The validity, actual implementation, accepted value types of these operators, depends on the policies set for the field. Compilation fails if the wrong operator or type is used on a field.

Values

The value part can either be one of the following values:

  1. String - A sequence of one or more unicode characters surronded by double quotes.
    Example: "my string"

  2. Number - Any number that can be represented in the IEEE 754 double format.

  3. Boolean - The literal value true or the literal value false.

  4. Date - YYYY-MM-DD

  5. DateTime - A subset of the ISO8601 extended format supporting the format of
    Date#toISOString(). The time part may be excluded (smallest to largest)
    but fractions are only supported on seconds.

  6. List - A comma seperated sequence of the above values surronded in "[" "]".

A compiler impelmentation only needs to support those values that are valid for the underlying query language.

Compilation

In lib/compile of this module a function compile is exported that does most of the compilation work. Compilation works by first converting the parsed AST into an intermediate representation via the Term interface. Term#compile() is then called on the top level Term. Users are required to supply implementations for Term.
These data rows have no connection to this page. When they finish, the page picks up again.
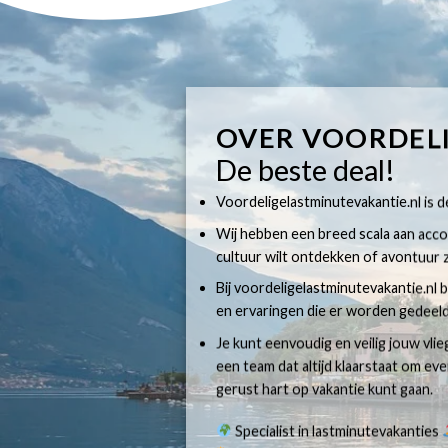
OVER VOORDEL
De beste deal!
Voordeligelastminutevakantie.nl is dé
Wij hebben een breed scala aan accom
cultuur wilt ontdekken of avontuur z
Bij voordeligelastminutevakantie.nl b
en ervaringen die er worden gedeeld
Je kunt eenvoudig en veilig jouw vli
een team dat altijd klaarstaat om e
gerust hart op vakantie kunt gaan.
Specialist in lastminutevakanties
The compile function takes 3 arguments. The first argument, the Context which contains the TermFactory for constructing logical Terms, the second is an EnabledPolicies instance and the last the source string to parsed.

EnabledPolcies is what determines what fields can be included in the source string and their policies. EnabledPolicies supports either a literal Policy definition or a string pointing to one in the policies key of the Context.

Policy pointers that cannot be resolved will result in a failed compilation.

Policies

A Policy has the following main fields:

  1. type - Indicates the value type allowed for the field.
  2. operators - A list of supported operators for the field.
  3. term - A function that will produce a Term instance of the filter.

Value Types

A policy's type field can have one of the following values (without quotes):

  1. "number" - A number.
  2. "boolean" - A boolean value.
  3. "string" - A string value.
  4. "date" - A date value.
  5. "list" - A list of any values.
  6. "list-number" - A list of numbers only.
  7. "list-boolean" - A list of booleans only.
  8. "list-string" - A list of strings only.
  9. "list-date" - A list of dates only.
  10. "list-datetime" - A list of datetimes only.

API

API documentation is generated and made available here.

License

Apache 2.0 (SEE LICENSE) file. (c) 2020 Quenk Technologies Limited.